Word for word, restate the line containing "International" and all the lines that come after it in the entries below. Include nothing from before it.

DATA FOR THIS TASK:
+ + + +

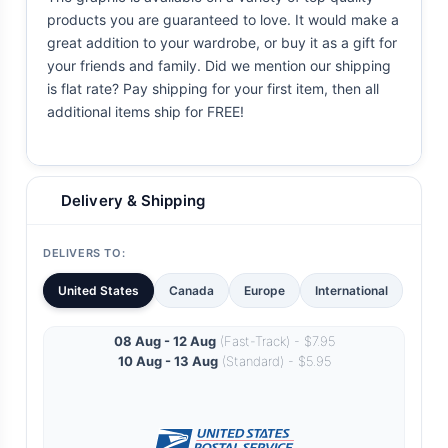
products you are guaranteed to love. It would make a
great addition to your wardrobe, or buy it as a gift for
your friends and family. Did we mention our shipping
is flat rate? Pay shipping for your first item, then all
additional items ship for FREE!
Delivery & Shipping
DELIVERS TO:
United States
Canada
Europe
International
08 Aug - 12 Aug
(Fast-Track) - $7.95
10 Aug - 13 Aug
(Standard) - $5.95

+ + + +

RESPONSE AREA:
International
08 Aug - 12 Aug
(Fast-Track) - $7.95
10 Aug - 13 Aug
(Standard) - $5.95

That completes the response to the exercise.